После каковых слов мы со Славой пять секунд молчим охуевши, а потом встаём и в один голос орём: «НАХУЙ!!! А НУ ПОШОЛ ОТСЮДА НАХУЙ!!!»
Кум мой Потап задал резонный вопрос, который меня тоже волнует: а что же в конце концов случилось с птицами, которые так сильно болели буквально в прошлом году и грозили уничтожить половину человечества? На борьбу с каковой напастью были выделены какие-то несчитанные миллиарды.
Меня миллиарды мало интересуют, меня интересует судьба птиц: они все выздоровели или же они все умерли?
На одиннадцатом году проживания в Российской Федерации, родив тут ребёнка и купив дом, я вышел наконец-то на второй уровень волшебного квеста под названием «А ну-ка получи российское гражданство, русская свинья» — мне разрешили тут временно проживать.

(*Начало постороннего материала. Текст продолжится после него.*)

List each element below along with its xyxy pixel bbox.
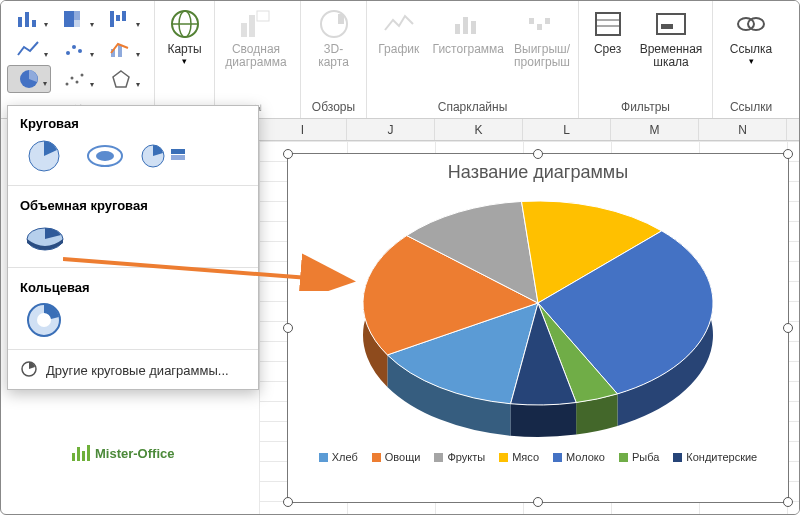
link-icon: [734, 7, 768, 41]
dropdown-section-title: Объемная круговая: [8, 188, 258, 219]
dropdown-section-title: Кольцевая: [8, 270, 258, 301]
svg-point-18: [81, 74, 84, 77]
map3d-label: 3D- карта: [318, 43, 349, 69]
column-header[interactable]: K: [435, 119, 523, 140]
pie-icon: [20, 360, 38, 381]
column-header[interactable]: J: [347, 119, 435, 140]
svg-rect-8: [122, 11, 126, 21]
svg-point-15: [66, 83, 69, 86]
legend-item[interactable]: Молоко: [553, 451, 605, 463]
link-button[interactable]: Ссылка▾: [719, 5, 783, 68]
svg-point-26: [321, 11, 347, 37]
column-header[interactable]: M: [611, 119, 699, 140]
pie-3d-option[interactable]: [20, 219, 70, 257]
svg-rect-45: [171, 149, 185, 154]
globe3d-icon: [317, 7, 351, 41]
svg-rect-27: [338, 14, 344, 24]
legend-swatch: [673, 453, 682, 462]
legend-swatch: [499, 453, 508, 462]
svg-point-9: [66, 51, 70, 55]
insert-radar-chart-button[interactable]: ▾: [99, 65, 143, 93]
pivotchart-icon: [239, 7, 273, 41]
insert-column-chart-button[interactable]: ▾: [7, 5, 51, 33]
pie-exploded-option[interactable]: [80, 137, 130, 175]
svg-rect-5: [74, 20, 80, 27]
svg-point-16: [71, 77, 74, 80]
resize-handle[interactable]: [783, 497, 793, 507]
doughnut-option[interactable]: [20, 301, 70, 339]
legend-swatch: [319, 453, 328, 462]
svg-point-10: [72, 45, 76, 49]
legend-label: Рыба: [632, 451, 659, 463]
insert-combo-chart-button[interactable]: ▾: [99, 35, 143, 63]
svg-rect-29: [463, 17, 468, 34]
resize-handle[interactable]: [533, 497, 543, 507]
pie-chart-dropdown: Круговая Объемная круговая Кольцевая Дру…: [7, 105, 259, 390]
insert-scatter-chart-button[interactable]: ▾: [53, 65, 97, 93]
insert-hierarchy-chart-button[interactable]: ▾: [53, 5, 97, 33]
sparkline-winloss-button: Выигрыш/ проигрыш: [512, 5, 572, 71]
sparkline-column-button: Гистограмма: [431, 5, 506, 58]
insert-statistic-chart-button[interactable]: ▾: [53, 35, 97, 63]
pivotchart-button: Сводная диаграмма: [221, 5, 291, 71]
svg-rect-30: [471, 21, 476, 34]
filters-group-label: Фильтры: [585, 98, 706, 118]
group-sparklines: График Гистограмма Выигрыш/ проигрыш Спа…: [367, 1, 579, 118]
resize-handle[interactable]: [283, 497, 293, 507]
svg-point-40: [748, 18, 764, 30]
legend-item[interactable]: Хлеб: [319, 451, 358, 463]
legend-item[interactable]: Фрукты: [434, 451, 485, 463]
svg-rect-24: [249, 15, 255, 37]
column-header[interactable]: I: [259, 119, 347, 140]
insert-pie-chart-button[interactable]: ▾: [7, 65, 51, 93]
resize-handle[interactable]: [283, 323, 293, 333]
group-tours: 3D- карта Обзоры: [301, 1, 367, 118]
legend-item[interactable]: Овощи: [372, 451, 421, 463]
svg-rect-1: [25, 12, 29, 27]
legend-item[interactable]: Рыба: [619, 451, 659, 463]
svg-marker-19: [113, 71, 129, 87]
insert-waterfall-chart-button[interactable]: ▾: [99, 5, 143, 33]
column-header[interactable]: L: [523, 119, 611, 140]
insert-line-chart-button[interactable]: ▾: [7, 35, 51, 63]
chart-object[interactable]: Название диаграммы ХлебОвощиФруктыМясоМо…: [287, 153, 789, 503]
legend-item[interactable]: Кондитерские: [673, 451, 757, 463]
maps-button[interactable]: Карты▾: [161, 5, 208, 68]
sparklines-group-label: Спарклайны: [373, 98, 572, 118]
legend-label: Кондитерские: [686, 451, 757, 463]
more-pie-charts-button[interactable]: Другие круговые диаграммы...: [8, 352, 258, 389]
maps-label: Карты: [167, 43, 201, 56]
globe-icon: [168, 7, 202, 41]
svg-point-17: [76, 81, 79, 84]
svg-rect-3: [64, 11, 74, 27]
group-links: Ссылка▾ Ссылки: [713, 1, 789, 118]
group-charts: ▾ ▾ ▾ ▾ ▾ ▾ ▾ ▾ ▾ ⇲: [1, 1, 155, 118]
resize-handle[interactable]: [783, 149, 793, 159]
legend-swatch: [372, 453, 381, 462]
legend-item[interactable]: Мясо: [499, 451, 539, 463]
pie-2d-option[interactable]: [20, 137, 70, 175]
svg-point-11: [78, 49, 82, 53]
svg-rect-25: [257, 11, 269, 21]
legend-swatch: [619, 453, 628, 462]
sparkline-line-button: График: [373, 5, 425, 58]
group-maps: Карты▾: [155, 1, 215, 118]
pie-of-pie-option[interactable]: [140, 137, 190, 175]
legend-label: Хлеб: [332, 451, 358, 463]
column-header[interactable]: N: [699, 119, 787, 140]
timeline-button[interactable]: Временная шкала: [636, 5, 706, 71]
svg-rect-6: [110, 11, 114, 27]
slicer-button[interactable]: Срез: [585, 5, 630, 58]
svg-point-43: [96, 151, 114, 161]
svg-rect-31: [529, 18, 534, 24]
chart-plot-area[interactable]: [288, 185, 788, 447]
svg-rect-4: [74, 11, 80, 20]
resize-handle[interactable]: [783, 323, 793, 333]
group-filters: Срез Временная шкала Фильтры: [579, 1, 713, 118]
chart-legend[interactable]: ХлебОвощиФруктыМясоМолокоРыбаКондитерски…: [288, 451, 788, 463]
resize-handle[interactable]: [533, 149, 543, 159]
resize-handle[interactable]: [283, 149, 293, 159]
watermark: Mister-Office: [71, 445, 174, 461]
svg-rect-38: [661, 24, 673, 29]
svg-rect-46: [171, 155, 185, 160]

Озираю этот второй уровень с восхищением: в самом его конце находится заветная дверь с надписью «Вид на жительство».
Украинский язык таки прекрасен. Когда-то он мне казался эдаким потешным вариантом исковерканного русского, а потом я его немного выучил, чисто для чтения. И вот ишь ты — а там красиво.